Ultrafast Fiber Lasers
Frequently Asked Questions
Ultrashort fiber lasers are mode-locked lasers that generate light pulses. The phases of the different modes present in the cavity are fixed or “locked” such that these waves interfere constructively in a periodic way, thus, giving rise to peaks in intensity known as pulses. These seed pulses can then be amplified through one or more stages to generate a train of amplified ultrafast laser pulses.
Ultrafast fiber lasers are characterized by large amplification bandwidth which allows generating very short pulses of down to 100 fs in duration. Their compact construction offers robustness, ease of maintenance and resilience against thermal fluctuations. Also important to note is the exceptional beam quality offered by ultrafast fiber amplifiers.
Mode locking is a technique widely used in ultrafast lasers.

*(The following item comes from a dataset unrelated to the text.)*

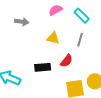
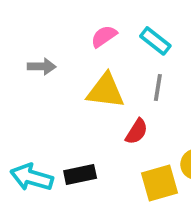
yellow triangle: (53, 38) -> (106, 91), size x1.5
black rectangle: (43, 67) -> (80, 175), moved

The modes of a laser (standing waves) are characterized by random phases. When they interfere with each other they generate a continuous beam. However, by fixing the phase difference between the different modes, they start interfering constructively periodically which results in sharp peaks of intensity or what is known as a pulse.
There are 2 types of mode-locking devices: active and passive. Active mode-locking can be achieved using acousto-optic modulators, electro-optic modulators, or integrated optic modulators. On the other hand, passive mode-locking can be implemented using a saturable absorber. In most cases, this component is a saturable absorber mirror.

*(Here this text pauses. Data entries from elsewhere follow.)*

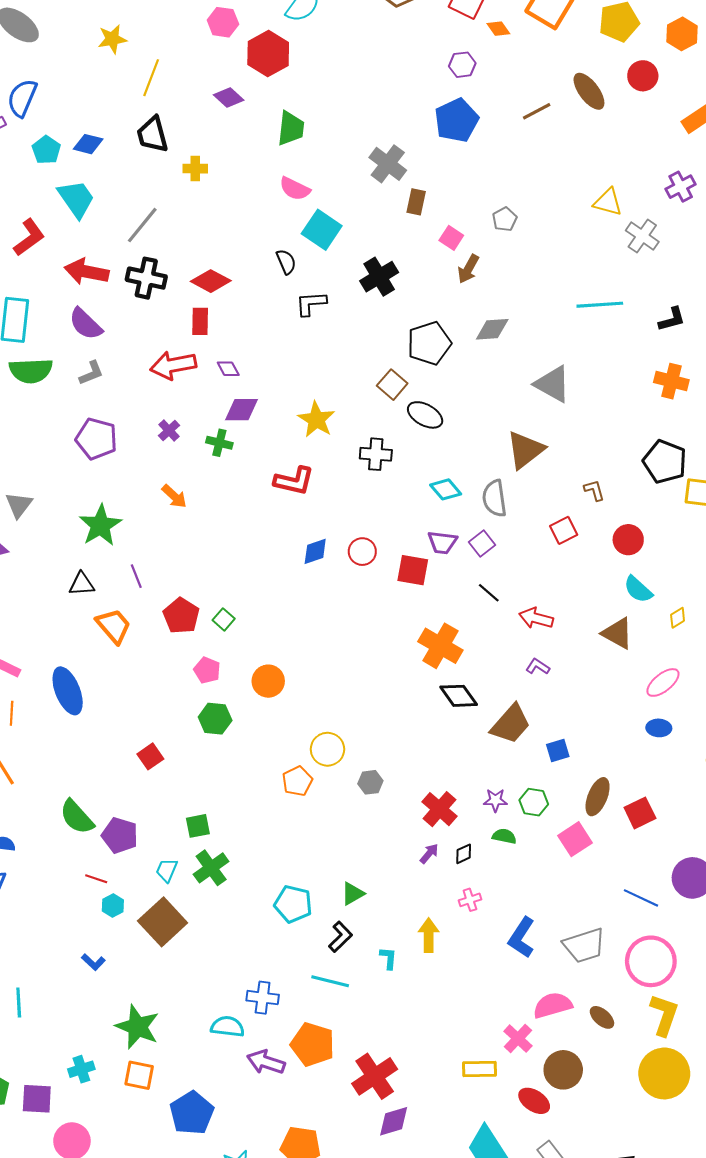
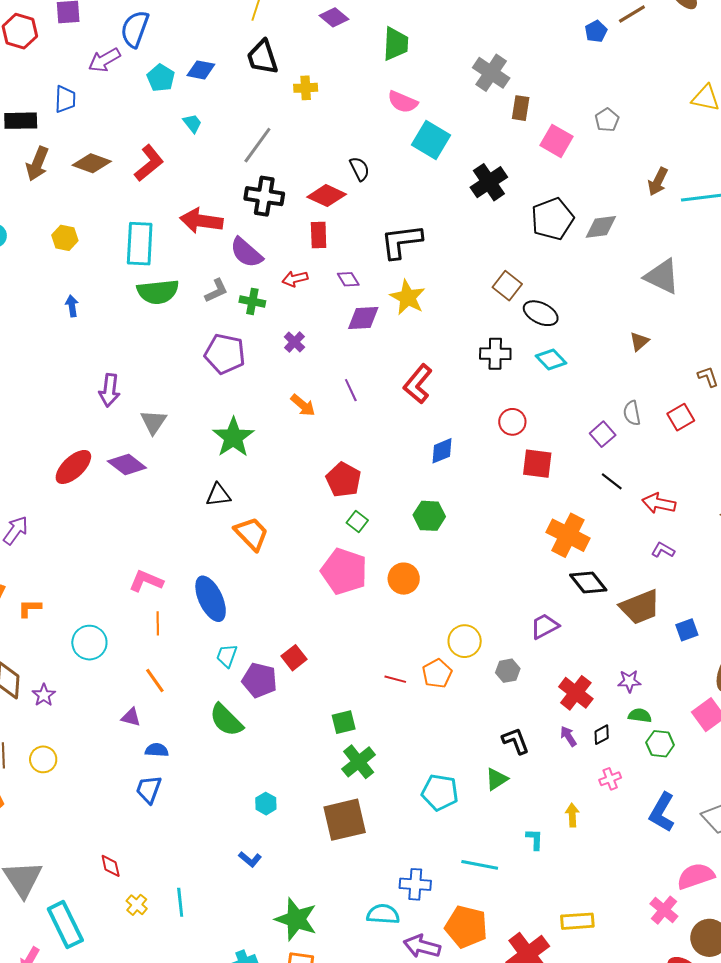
blue pentagon: (457, 120) -> (596, 31), moved, size x0.5
cyan trapezoid: (76, 199) -> (192, 123), size x0.5
pink square: (451, 238) -> (556, 141), size x1.4
black semicircle: (286, 262) -> (360, 169), moved
brown arrow: (468, 269) -> (658, 182), moved
red arrow: (87, 272) -> (201, 221), moved
black L-shape: (311, 303) -> (401, 241), moved, size x1.4
purple semicircle: (86, 324) -> (246, 253), moved
black pentagon: (429, 343) -> (552, 219), moved
red arrow: (173, 365) -> (295, 279), size x0.6
yellow star: (316, 420) -> (408, 297), moved
green cross: (219, 443) -> (252, 301), moved
brown triangle: (525, 450) -> (639, 341), size x0.5
red L-shape: (294, 481) -> (418, 384), turned 120
cyan diamond: (446, 489) -> (551, 359), moved
gray semicircle: (494, 498) -> (632, 413), moved, size x0.7
purple trapezoid: (442, 542) -> (545, 626), moved, turned 148
red circle: (362, 552) -> (512, 422), moved
purple line: (136, 576) -> (351, 390), moved
red pentagon: (181, 616) -> (344, 480), moved
pink pentagon: (207, 670) -> (344, 571), size x1.8
green hexagon: (215, 719) -> (429, 516), moved
brown trapezoid: (511, 724) -> (640, 607), turned 30
green hexagon: (534, 802) -> (660, 744), moved
purple pentagon: (120, 835) -> (259, 680), moved
purple arrow: (429, 854) -> (568, 736), turned -70
cyan trapezoid: (167, 870) -> (227, 656), moved
red line: (96, 879) -> (395, 679), moved
brown square: (163, 922) -> (345, 820), moved, turned 33
yellow arrow: (429, 935) -> (572, 815), size x0.7
black L-shape: (340, 937) -> (516, 741), moved, turned -64
yellow rectangle: (480, 1069) -> (577, 921), moved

The output of a CW laser is a continuous wave radiation, whereas ultrashort lasers generate a train of ultrashort pulses separated from each other by a delay defined by their repetition rate. Ultrashort lasers contain within their cavities a mode-locking device that can be active (optical modulator) or passive (saturable absorber). In the absence of this device, the laser light coming out of the cavity would be continuous.
In the laser industry, the Strehl ratio is a measure of the beam quality, and it is the ratio of the peak irradiance to the peak irradiance of an ideal laser. A laser with a 0.8 Strehl ratio is considered a pretty decent beam quality.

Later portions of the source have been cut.